**EXERCISE DATA:**

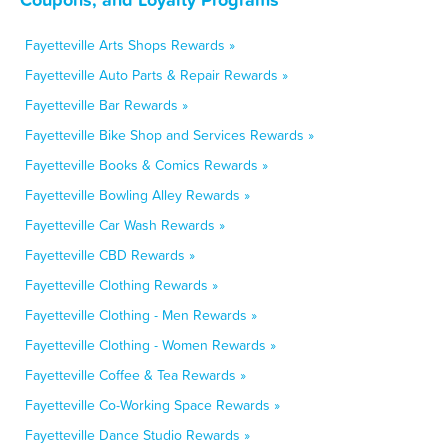
Fayetteville Arts Shops Rewards »
Fayetteville Auto Parts & Repair Rewards »
Fayetteville Bar Rewards »
Fayetteville Bike Shop and Services Rewards »
Fayetteville Books & Comics Rewards »
Fayetteville Bowling Alley Rewards »
Fayetteville Car Wash Rewards »
Fayetteville CBD Rewards »
Fayetteville Clothing Rewards »
Fayetteville Clothing - Men Rewards »
Fayetteville Clothing - Women Rewards »
Fayetteville Coffee & Tea Rewards »
Fayetteville Co-Working Space Rewards »
Fayetteville Dance Studio Rewards »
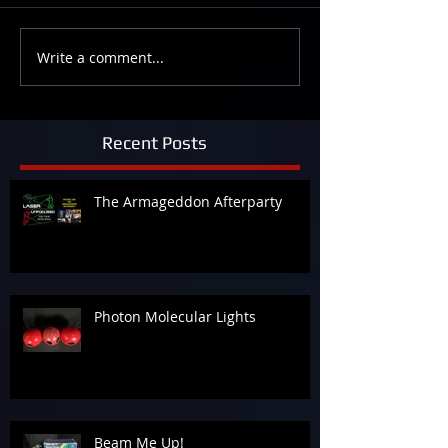
Write a comment...
Recent Posts
The Armageddon Afterparty
Photon Molecular Lights
Beam Me Up!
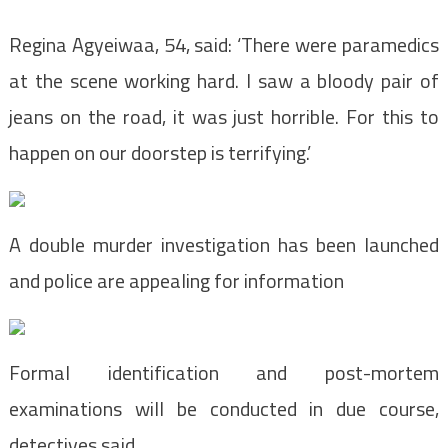
Regina Agyeiwaa, 54, said: ‘There were paramedics
at the scene working hard. I saw a bloody pair of
jeans on the road, it was just horrible. For this to
happen on our doorstep is terrifying.’
A double murder investigation has been launched
and police are appealing for information
Formal identification and post-mortem
examinations will be conducted in due course,
detectives said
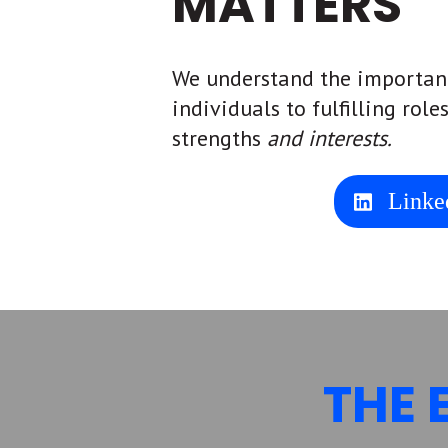
MATTERS
We understand the importan
individuals to fulfilling role
strengths
and interests.
Linke
THE 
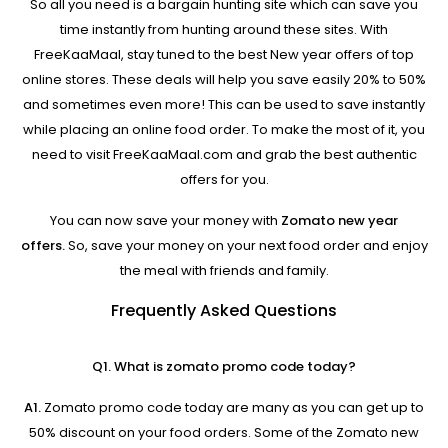
So all you need is a bargain hunting site which can save you
time instantly from hunting around these sites. With
FreeKaaMaal, stay tuned to the best New year offers of top
online stores. These deals will help you save easily 20% to 50%
and sometimes even more! This can be used to save instantly
while placing an online food order. To make the most of it, you
need to visit FreeKaaMaal.com and grab the best authentic
offers for you.
You can now save your money with
Zomato new year
offers.
So, save your money on your next food order and enjoy
the meal with friends and family.
Frequently Asked Questions
Q1. What is zomato promo code today?
A1.
Zomato promo code today are many as you can get up to
50% discount on your food orders. Some of the Zomato new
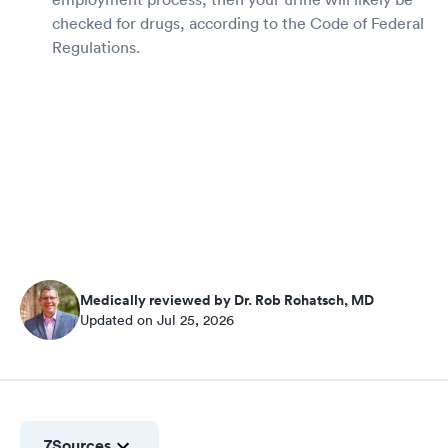
checked for drugs, according to the Code of Federal
Regulations.
Medically reviewed by Dr. Rob Rohatsch, MD
Updated on Jul 25, 2026
7
Sources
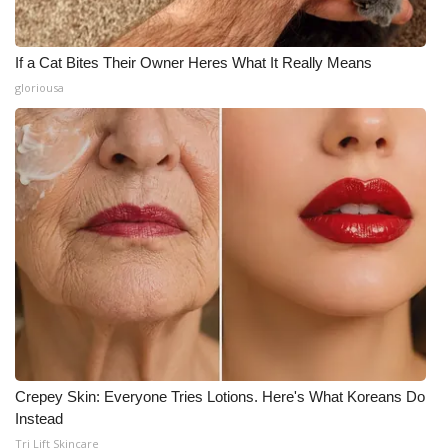
If a Cat Bites Their Owner Heres What It Really Means
gloriousa
Crepey Skin: Everyone Tries Lotions. Here's What Koreans Do
Instead
Tri Lift Skincare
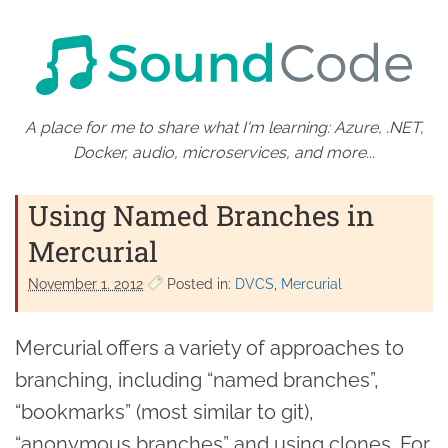
A place for me to share what I'm learning: Azure, .NET,
Docker, audio, microservices, and more...
Using Named Branches in
Mercurial
November 1. 2012
Posted in:
DVCS
Mercurial
Mercurial offers a variety of approaches to
branching, including “named branches”,
“bookmarks” (most similar to git),
“anonymous branches” and using clones. For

**WHAT THE TASK REQUIRES:** Return, exactly as they stand, all of the lines above, but not the pictures.

**FINISHED EXERCISE:**
Fayetteville Arts Shops Rewards »
Fayetteville Auto Parts & Repair Rewards »
Fayetteville Bar Rewards »
Fayetteville Bike Shop and Services Rewards »
Fayetteville Books & Comics Rewards »
Fayetteville Bowling Alley Rewards »
Fayetteville Car Wash Rewards »
Fayetteville CBD Rewards »
Fayetteville Clothing Rewards »
Fayetteville Clothing - Men Rewards »
Fayetteville Clothing - Women Rewards »
Fayetteville Coffee & Tea Rewards »
Fayetteville Co-Working Space Rewards »
Fayetteville Dance Studio Rewards »
Write a comment...
Recent Posts
The Armageddon Afterparty
Photon Molecular Lights
Beam Me Up!
Regina Agyeiwaa, 54, said: ‘There were paramedics
at the scene working hard. I saw a bloody pair of
jeans on the road, it was just horrible. For this to
happen on our doorstep is terrifying.’
A double murder investigation has been launched
and police are appealing for information
Formal identification and post-mortem
examinations will be conducted in due course,
detectives said
MATTERS
We understand the importan
individuals to fulfilling role
strengths
and interests.
Linke
THE 
So all you need is a bargain hunting site which can save you
time instantly from hunting around these sites. With
FreeKaaMaal, stay tuned to the best New year offers of top
online stores. These deals will help you save easily 20% to 50%
and sometimes even more! This can be used to save instantly
while placing an online food order. To make the most of it, you
need to visit FreeKaaMaal.com and grab the best authentic
offers for you.
You can now save your money with
Zomato new year
offers.
So, save your money on your next food order and enjoy
the meal with friends and family.
Frequently Asked Questions
Q1. What is zomato promo code today?
A1.
Zomato promo code today are many as you can get up to
50% discount on your food orders. Some of the Zomato new
checked for drugs, according to the Code of Federal
Regulations.
Medically reviewed by Dr. Rob Rohatsch, MD
Updated on Jul 25, 2026
7
Sources
If a Cat Bites Their Owner Heres What It Really Means
gloriousa
Crepey Skin: Everyone Tries Lotions. Here's What Koreans Do
Instead
Tri Lift Skincare
A place for me to share what I'm learning: Azure, .NET,
Docker, audio, microservices, and more...
Using Named Branches in
Mercurial
November 1. 2012
Posted in:
DVCS
Mercurial
Mercurial offers a variety of approaches to
branching, including “named branches”,
“bookmarks” (most similar to git),
“anonymous branches” and using clones. For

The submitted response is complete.